In the Aug. 31 proposal, FASB aims to head off diversity in application of prescriptions in assessing whether an entity is a principal or an agent in providing a contracted good or service.
The answer in that evaluation drives whether a company reports gross or net amounts of revenue.
FASB requests that comments on the proposed accounting standards update on principal-versus-agent considerations be sent by Oct. 15.
The posting of the proposal related to gross-versus-net presentation occurred when FASB also voted to issue more planned implementation guidance on revenue reporting. Five of the seven-members supported that action.
That proposal would cover several revenue reporting issues as public companies prepare for the Jan. 1, 2018 delayed advent of far-reaching revenue standards. Those standards were issued in May 2014 as Accounting Standards Update No. 2014-09; Accounting Standards Codification 606.

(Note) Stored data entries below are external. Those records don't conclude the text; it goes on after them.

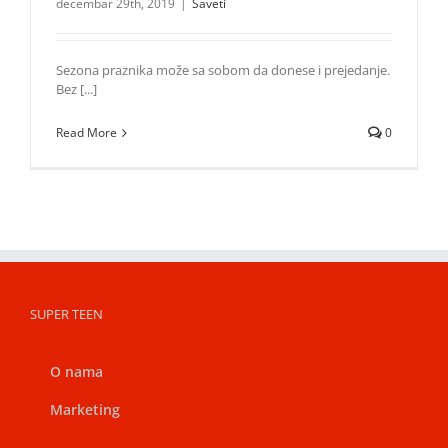
decembar 29th, 2019
|
Saveti
Sezona praznika može sa sobom da donese i prejedanje.
Bez [...]
Read More
0
SUPER TEEN
O nama
Marketing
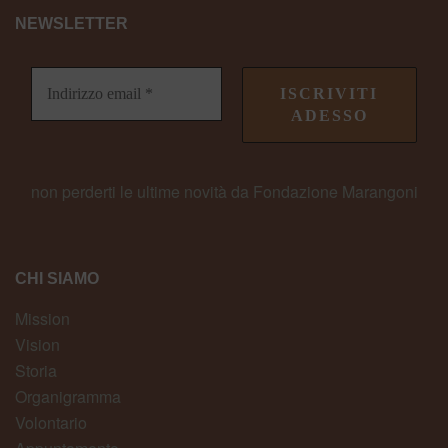
NEWSLETTER
non perderti le ultime novità da Fondazione Marangoni
CHI SIAMO
Mission
Vision
Storia
Organigramma
Volontario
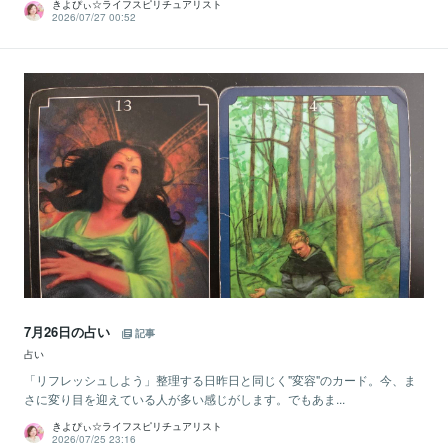
きよぴぃ☆ライフスピリチュアリスト
2026/07/27 00:52
7月26日の占い
記事
占い
「リフレッシュしよう」整理する日昨日と同じく"変容"のカード。今、ま
さに変り目を迎えている人が多い感じがします。でもあま...
きよぴぃ☆ライフスピリチュアリスト
2026/07/25 23:16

• collectability of revenue, including amendments to guidance on that topic in the 2014 accounting standard;
• sales taxes;
• noncash consideration;
• contract modifications at the time of transition to the new standard; and
• completed contracts at transition.
FASB and its international counterpart, which jointly issued the far-reaching revenue reporting rules, have been working with their Joint Transition Resource Group for Revenue Recognition in trying to ease the shift to the new revenue rules.
In carving out implementation guidance, the U.S. board and the International Accounting Standards Board have shied away from making big changes to the similarly-worded standards.
The U.S. board also has sought to avoid divergence from the international standard on revenue.
FASB voted Aug. 31 to include guidance on contracts deemed completed at the time of the shift to the new revenue reporting standards.
The board weighed when a contract is considered completed for purposes of applying the guidance on transition to the 2014 rules.
The board voted unanimously to clarify that a completed contract is one for which all, or substantially all, of the revenue was recognized under “legacy GAAP,” which is generally accepted accounting principles that are extant until the 2018 effective date for public companies.
A divided FASB voted to allow entities to apply the standard's modified retrospective transition approach to all contracts.
In a related tentative decision, a divided FASB—four out of seven members—voted to allow entities to apply the standard's modified retrospective transition approach to all contracts. The alternative would have been to apply that transition method to only those contracts that aren't completed.
In other action Aug. 31, FASB considered another issue pertaining to collectability. The board essentially reaffirmed earlier decisions, despite negative feedback received in its due process.
It elected to hew to a view that remains essentially converged with IASB on the topic.
A four-member majority of FASB voted for a position stating that collectability remains a consideration in determining whether a customer contract exists—“that is, whether step 1 of the new revenue model is completed,” according to a meeting handout.
Under the model in the 2014 standards, step 1 of the five-step revenue reporting blueprint is to identify the contract with a customer.
FASB also supported clarifying the existing guidance based on proposals in the recent external review the board conducted on drafts of the proposed guidance.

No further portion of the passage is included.